What’s been the most significant moment in your writing career so far?

Being offered a contract with Black Inc. is the fireworks moment. But I suppose the moment I seized was the one where I offered a half-formed pitch to Aviva Tuffield at an Emerging Writers’ Festival event, and she asked to see the manuscript. You have to make things happen.

What’s the best (or worst) advice you’ve received about writing?

Best: that it is tenacity and hard work that will get the words on the paper, not sheer talent (thanks Clare Strahan).

Worst: that ‘real’ writers write every day. Not true. No need to give ourselves another unrealistic goal to live up to.

‘The incredible networks and writerly friendships that are fostered in writing courses and workshops are so integral to being a writer.’

What’s the most surprising thing you’ve ever heard or read about yourself?

When I was shortlisted for the Marsden competition, he wrote in the comments that ‘Mildenhall writes with the sophistication of a 40 year old’. As a 13 year old, it didn’t go down too well with my peers. Now, much closer to what then seemed a mythical age, I’m still not sure that I possess much sophistication at all.

If you weren’t writing, what do you think you’d be doing instead?

I’m a teacher by trade and do still hang about in the world of education, which I love. But I now know that I don’t have the stamina, grit, energy and enthusiasm required to teach in a classroom full time, and I am eternally grateful that there are people who do – it’s one of the toughest and most thankless gigs around.

‘No one can publish your work from the bottom drawer. Put yourself out there.’

There’s much debate on whether creative writing can be taught – what’s your view?

I’ve learnt so much from studying writing. About the craft, books and writers I didn’t know, what gets in the way of good writing, editing, and being less precious about my own words. I also think the incredible networks and writerly friendships that are fostered in writing courses and workshops are so integral to being a writer.

What’s your advice for someone wanting to be a writer?

Read prolifically and read outside your comfort zone.
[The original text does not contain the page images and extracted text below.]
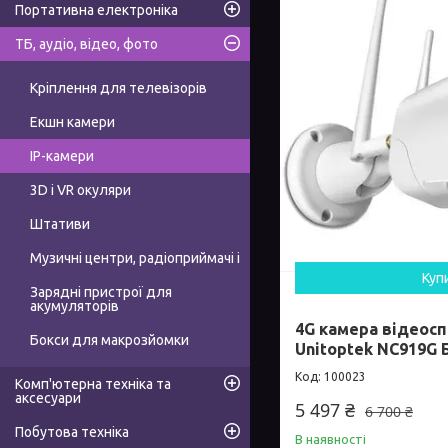
Портативна електроніка
ТБ, аудіо, відео, фото
Кріплення для телевізорів
Екшн камери
IP-камери
3D і VR окуляри
Штативи
Музичні центри, радіоприймачі і
Куп
Зарядні пристрої для
акумуляторів
4G камера відеос
Бокси для макрозйомки
Unitoptek NC919G Б
100023
Комп'ютерна техніка та
аксесуари
5 497 ₴
6 700 ₴
Побутова техніка
В наявності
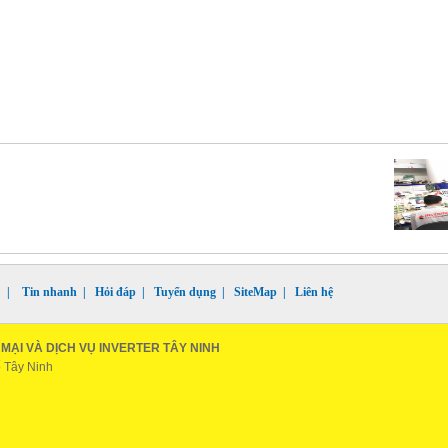
|
Tin nhanh
|
Hỏi đáp
|
Tuyển dụng
|
SiteMap
|
Liên hệ
ẠI VÀ DỊCH VỤ INVERTER TÂY NINH
ố Tây Ninh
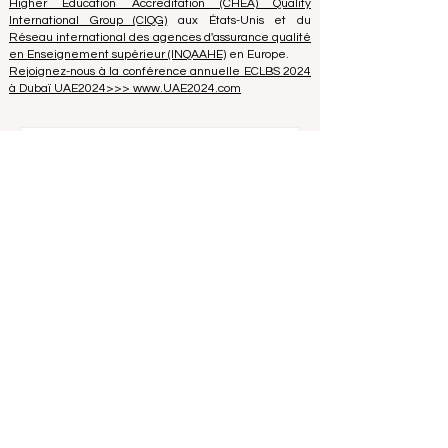
ECLBS est membre de l'IREG International Ranking
Expert Group -
IREG Observatory on Academic Ranking
and Excellence
in Belgium - Europe, du
Council for
Higher Education Accreditation (CHEA) Quality
International Group (CIQG)
aux États-Unis et du
Réseau international des agences d'assurance qualité
en Enseignement supérieur (INQAAHE)
en Europe.
Rejoignez-nous à la conférence annuelle ECLBS 2024
à Dubaï UAE2024>>> www.UAE2024.com
Le Forum Mondial de l'Éducation 2026
dresse un nouveau plan d'action pour
l'avenir de l'apprentissage
il y a 3 jours
3 min de lecture
L'Innovation Numérique et les
Partenariats Stratégiques Élèvent les
Normes Mondiales de l'Éducation
25 juil.
2 min de lecture
Un Bond Monumental pour l'Inclusion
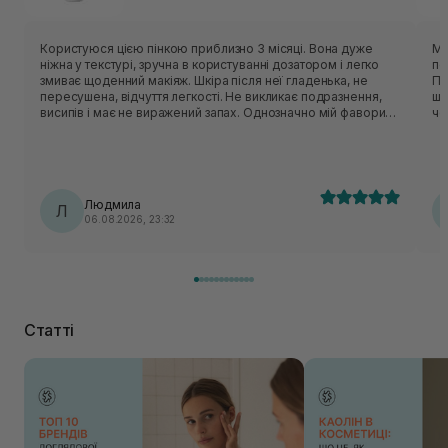
Користуюся цією пінкою приблизно 3 місяці. Вона дуже
Мʼ
ніжна у текстурі, зручна в користуванні дозатором і легко
по
змиває щоденний макіяж. Шкіра після неї гладенька, не
Пін
пересушена, відчуття легкості. Не викликає подразнення,
шк
висипів і має не виражений запах. Однозначно мій фаворит,
чо
буду купувати і користуватися даним засобом ще!!!
дел
оч
ус
Людмила
Л
06.08.2026, 23:32
Статті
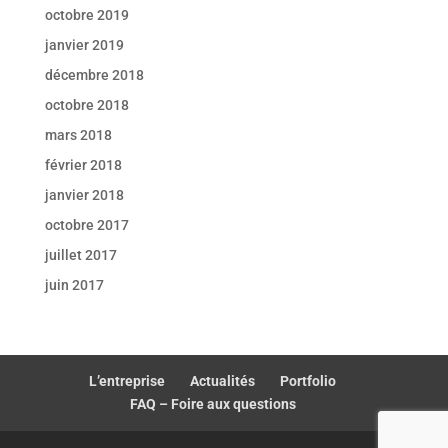
octobre 2019
janvier 2019
décembre 2018
octobre 2018
mars 2018
février 2018
janvier 2018
octobre 2017
juillet 2017
juin 2017
L’entreprise
Actualités
Portfolio
FAQ – Foire aux questions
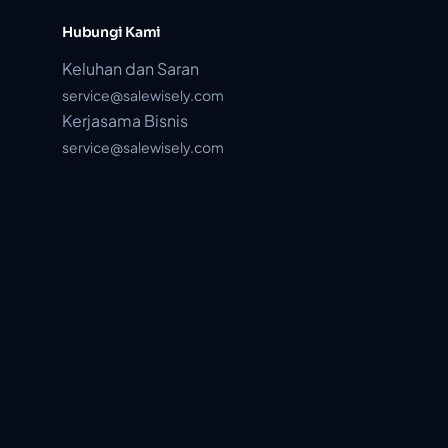
Hubungi Kami
Keluhan dan Saran
service@salewisely.com
Kerjasama Bisnis
service@salewisely.com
And write. Get out of your own way and get the words down. Also – no one can publish your work from the bottom drawer. Put yourself out there – submit to competitions and journals and go to events and network with other writers.

Do you buy your books online, in a physical bookshop, or both?

Mostly in a couple of favourite bookshops where I can browse and wander and wonder; nothing beats that. But also online! I recently had a chance to visit Booktopia’s extraordinary warehouse in Sydney and was so impressed by the number of titles they hold – it was very heartening.

The cover of Kate Mildenhall's book, Skylarking

If you could go out to dinner with any fictional character, who would it be and why?

This question is so hard! I reread Margaret Attwood’s Alias Grace while writing Skylarking, along with Hannah Kent’s Burial Rites. These are novels that, in part, speculate on the gaps in history around the stories of women who are notorious, whose histories had always been reported a certain way; to shock, to titillate, to moralise, even.

If I could have a dinner party with Nancy Montgomery and Agnes Magnúsdóttir and even invite Kate Gibson – who Kate in Skylarking is based on – I think those women would find they had much to talk about, and I would be fascinated to listen.

What’s the book that’s had the most significant impact on your life or work – and why?

I picked up Lisa Jacobson’s The Sunlit Zone, bleary eyed and breastfeeding in the early days after my second daughter was born. I devoured it, and was reminded of the absolute power of words to express beauty and meaning. When I finished it, I contacted Lisa (who had been a teacher of mine briefly) to congratulate her, and she encouraged me to do a short course. It was the push I needed to start writing again, and I am ever so grateful for it.

Skylarking by Kate Mildenhall is published by Black Inc. in August 2016.